The internal staging assistant API hosted at services.staging.<company>/agents/<assistant>/partner/{partner_id}/... exposed 14 functional routes (chat, dataset preview, dataset download, charts) that accepted unauthenticated requests for any production partner id and returned live production data. The same paths on the production host correctly rejected unauthenticated requests with 401. The staging host had no auth check and no partner-to-caller binding, yet it had read access to the same warehouse driving the live consumer site and the partner ticket scanners.

Three evidence points confirmed the data was real production data, not staging seed:

  • An exfiltrated row matched a live event listing on the public consumer site character for character on the same day.
  • Row counts decremented in real time across a two-hour window as tickets were sold, redeemed, or cancelled in the warehouse.
  • Future event dates were concrete and matched real upcoming venue schedules.

The Attack

  1. Open the staging assistant chat endpoint for any production partner id. POST a message asking for the ticket-sales row count. Receive a run_id.
  2. Poll the run until status is completed. The assistant returns the real row count for that partner.
  3. POST a follow-up message asking the assistant to create a dataset artifact filtered to currently-exploitable rows (non-null barcode, not yet validated, not cancelled, event date in the future). Capture the dataset id.
  4. GET the dataset preview to confirm columns and row data: order id, order item id, barcode, plan name, venue name, city, event start date.
  5. GET the dataset download endpoint. Receive a signed cloud storage URL. The signed URL is readable from any IP with no further authentication.

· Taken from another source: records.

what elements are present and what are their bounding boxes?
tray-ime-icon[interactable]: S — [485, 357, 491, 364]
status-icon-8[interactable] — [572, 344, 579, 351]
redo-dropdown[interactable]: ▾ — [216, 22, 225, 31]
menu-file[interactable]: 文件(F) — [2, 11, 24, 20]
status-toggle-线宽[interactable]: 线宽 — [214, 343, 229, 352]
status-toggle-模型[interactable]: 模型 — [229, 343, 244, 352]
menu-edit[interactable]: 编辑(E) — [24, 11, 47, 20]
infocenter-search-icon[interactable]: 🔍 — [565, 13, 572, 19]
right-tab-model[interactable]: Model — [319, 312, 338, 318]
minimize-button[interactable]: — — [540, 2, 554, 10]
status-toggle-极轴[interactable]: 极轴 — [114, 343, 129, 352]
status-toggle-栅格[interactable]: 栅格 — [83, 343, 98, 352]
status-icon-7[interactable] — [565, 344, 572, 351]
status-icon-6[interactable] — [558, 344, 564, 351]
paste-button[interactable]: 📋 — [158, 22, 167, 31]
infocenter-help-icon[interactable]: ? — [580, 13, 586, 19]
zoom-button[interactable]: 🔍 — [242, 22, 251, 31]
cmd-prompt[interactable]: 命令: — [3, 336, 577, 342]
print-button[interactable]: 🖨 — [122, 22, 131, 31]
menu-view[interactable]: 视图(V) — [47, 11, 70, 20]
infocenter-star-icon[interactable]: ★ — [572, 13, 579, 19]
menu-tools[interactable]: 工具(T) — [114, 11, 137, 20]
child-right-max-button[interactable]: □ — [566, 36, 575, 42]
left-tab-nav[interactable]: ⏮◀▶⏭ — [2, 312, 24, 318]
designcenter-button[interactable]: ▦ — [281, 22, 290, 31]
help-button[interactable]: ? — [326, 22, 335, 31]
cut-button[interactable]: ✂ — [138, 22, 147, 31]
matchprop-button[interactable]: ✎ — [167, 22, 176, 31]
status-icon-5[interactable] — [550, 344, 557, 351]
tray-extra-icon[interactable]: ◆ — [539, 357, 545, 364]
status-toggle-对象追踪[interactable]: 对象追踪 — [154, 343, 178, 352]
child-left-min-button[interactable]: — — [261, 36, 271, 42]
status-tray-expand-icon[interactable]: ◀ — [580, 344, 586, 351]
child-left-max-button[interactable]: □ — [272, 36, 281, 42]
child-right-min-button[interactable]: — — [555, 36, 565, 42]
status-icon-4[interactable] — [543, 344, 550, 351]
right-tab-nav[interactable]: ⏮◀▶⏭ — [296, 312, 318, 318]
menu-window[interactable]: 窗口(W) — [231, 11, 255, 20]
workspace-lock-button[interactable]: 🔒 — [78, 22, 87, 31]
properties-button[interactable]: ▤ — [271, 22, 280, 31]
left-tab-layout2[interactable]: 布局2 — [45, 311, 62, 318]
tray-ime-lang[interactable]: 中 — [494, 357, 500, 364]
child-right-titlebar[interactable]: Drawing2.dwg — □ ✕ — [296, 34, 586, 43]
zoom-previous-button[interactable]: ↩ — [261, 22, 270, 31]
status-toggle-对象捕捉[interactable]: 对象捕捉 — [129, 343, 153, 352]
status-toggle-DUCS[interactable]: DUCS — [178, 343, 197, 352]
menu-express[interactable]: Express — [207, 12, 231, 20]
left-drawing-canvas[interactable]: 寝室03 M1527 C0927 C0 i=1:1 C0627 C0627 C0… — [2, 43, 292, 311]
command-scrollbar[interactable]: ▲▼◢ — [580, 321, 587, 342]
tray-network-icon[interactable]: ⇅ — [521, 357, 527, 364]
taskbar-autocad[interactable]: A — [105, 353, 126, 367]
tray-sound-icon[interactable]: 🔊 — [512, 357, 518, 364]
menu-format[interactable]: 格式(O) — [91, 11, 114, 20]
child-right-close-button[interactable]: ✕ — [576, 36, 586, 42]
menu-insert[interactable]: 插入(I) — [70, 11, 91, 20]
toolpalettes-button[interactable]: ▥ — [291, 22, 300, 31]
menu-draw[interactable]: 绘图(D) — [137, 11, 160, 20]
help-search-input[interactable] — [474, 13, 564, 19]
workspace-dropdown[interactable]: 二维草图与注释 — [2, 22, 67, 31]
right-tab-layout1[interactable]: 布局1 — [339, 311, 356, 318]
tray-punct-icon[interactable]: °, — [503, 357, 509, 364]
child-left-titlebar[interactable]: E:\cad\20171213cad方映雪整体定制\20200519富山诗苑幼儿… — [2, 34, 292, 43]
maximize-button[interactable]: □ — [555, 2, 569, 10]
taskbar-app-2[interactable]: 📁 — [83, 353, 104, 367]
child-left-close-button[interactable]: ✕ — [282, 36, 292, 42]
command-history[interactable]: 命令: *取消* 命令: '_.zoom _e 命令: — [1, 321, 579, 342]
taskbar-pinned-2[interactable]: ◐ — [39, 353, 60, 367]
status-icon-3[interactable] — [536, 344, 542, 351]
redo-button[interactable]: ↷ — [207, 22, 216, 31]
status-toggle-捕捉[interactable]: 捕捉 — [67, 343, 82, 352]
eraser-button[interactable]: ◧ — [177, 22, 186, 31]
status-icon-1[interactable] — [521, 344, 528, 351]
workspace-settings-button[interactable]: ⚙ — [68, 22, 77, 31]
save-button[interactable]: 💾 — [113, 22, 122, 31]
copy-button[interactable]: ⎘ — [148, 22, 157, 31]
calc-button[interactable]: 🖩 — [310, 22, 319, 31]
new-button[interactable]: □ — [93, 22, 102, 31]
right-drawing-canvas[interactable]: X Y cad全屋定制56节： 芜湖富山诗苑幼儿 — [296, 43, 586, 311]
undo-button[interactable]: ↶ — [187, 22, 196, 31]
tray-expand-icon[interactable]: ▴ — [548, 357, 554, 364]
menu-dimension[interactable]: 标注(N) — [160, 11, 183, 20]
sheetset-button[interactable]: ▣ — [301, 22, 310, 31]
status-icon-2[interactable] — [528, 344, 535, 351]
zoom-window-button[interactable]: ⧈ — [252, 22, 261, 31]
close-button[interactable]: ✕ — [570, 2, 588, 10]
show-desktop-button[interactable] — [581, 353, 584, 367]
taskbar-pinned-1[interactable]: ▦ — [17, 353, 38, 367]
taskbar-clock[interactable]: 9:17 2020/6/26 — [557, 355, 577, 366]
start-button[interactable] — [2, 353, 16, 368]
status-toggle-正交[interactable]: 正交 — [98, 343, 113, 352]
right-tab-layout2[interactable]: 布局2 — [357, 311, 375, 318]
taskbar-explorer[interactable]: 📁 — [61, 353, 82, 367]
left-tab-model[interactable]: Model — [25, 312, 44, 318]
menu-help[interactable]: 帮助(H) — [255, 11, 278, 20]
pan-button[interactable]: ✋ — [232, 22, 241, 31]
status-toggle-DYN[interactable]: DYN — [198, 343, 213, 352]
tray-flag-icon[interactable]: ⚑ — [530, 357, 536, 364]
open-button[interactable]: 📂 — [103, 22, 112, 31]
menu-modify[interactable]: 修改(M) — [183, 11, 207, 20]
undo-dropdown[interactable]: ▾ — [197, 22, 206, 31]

What the exported data contained

The columns confirmed accessible included order id, order item id, barcode, plan id, plan name, session, venue, city, country, event start and end dates, status, validation and redemption timestamps, buyer and owner user ids, and demographic gender attributes. The barcode field matched the format and field name consumed by the partner scanner application's validate-code endpoint.

The Impact

Reproduced unauthenticated across multiple production partners totalling more than 3.3 million ticket records. On one partner alone, hundreds of thousands of total records contained several thousand currently-clonable tickets (event in future, not yet validated, not cancelled). Applied across the artifact-confirmed partners, that projects to roughly 22,000 clonable tickets, or a six-figure sum in cloneable inventory at a conservative average ticket price.

Downstream consequences:

  • Ticket cloning. An attacker generates barcode images from exfiltrated values. The legitimate customer arrives at the venue, finds their ticket already redeemed, and is turned away.
  • Customer harm. Real customers who paid for tickets get denied entry at the gate.
  • Direct revenue loss and reputational damage. Each cloned ticket equals one paid customer denied plus one fraudulent entry. Visible chaos at scanner gates damages partner relationships.
  • Personal data exposure. Buyer and owner user ids linked to demographic attributes were exported. Non-null email and name counts matched the row totals for the analyzed partner.
  • Order id exposure. Sequential 8-9 digit order identifiers can seed downstream account-takeover, refund-abuse, or order-search probing.

Remediation

  • Enforce authentication on every route under the assistant API on the staging host. Match the production access-control behavior.
  • Bind every assistant run, thread, dataset preview, dataset download, and chart call to an authenticated identity that has been authorized for the requested partner id.
  • Remove the staging assistant's read access to the production data warehouse. If staging must reach production data, gate it behind internal-only network or service-account authentication.
  • Disable unauthenticated signed download URL minting. Tie URL minting to authenticated callers and short TTLs.
  • Audit existing assistant-generated artifacts and cloud-storage access logs for unauthorized reads.